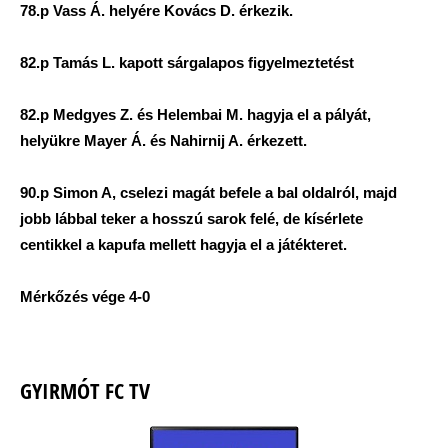
78.p Vass Á. helyére Kovács D. érkezik.
82.p Tamás L. kapott sárgalapos figyelmeztetést
82.p Medgyes Z. és Helembai M. hagyja el a pályát,
helyükre Mayer Á. és Nahirnij A. érkezett.
90.p Simon A, cselezi magát befele a bal oldalról, majd
jobb lábbal teker a hosszú sarok felé, de kísérlete
centikkel a kapufa mellett hagyja el a játékteret.
Mérkőzés vége 4-0
GYIRMÓT FC TV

Directions for this task: Copy the material above in full and exactly, skipping pictures.

Exercise output:
78.p Vass Á. helyére Kovács D. érkezik.
82.p Tamás L. kapott sárgalapos figyelmeztetést
82.p Medgyes Z. és Helembai M. hagyja el a pályát,
helyükre Mayer Á. és Nahirnij A. érkezett.
90.p Simon A, cselezi magát befele a bal oldalról, majd
jobb lábbal teker a hosszú sarok felé, de kísérlete
centikkel a kapufa mellett hagyja el a játékteret.
Mérkőzés vége 4-0
GYIRMÓT FC TV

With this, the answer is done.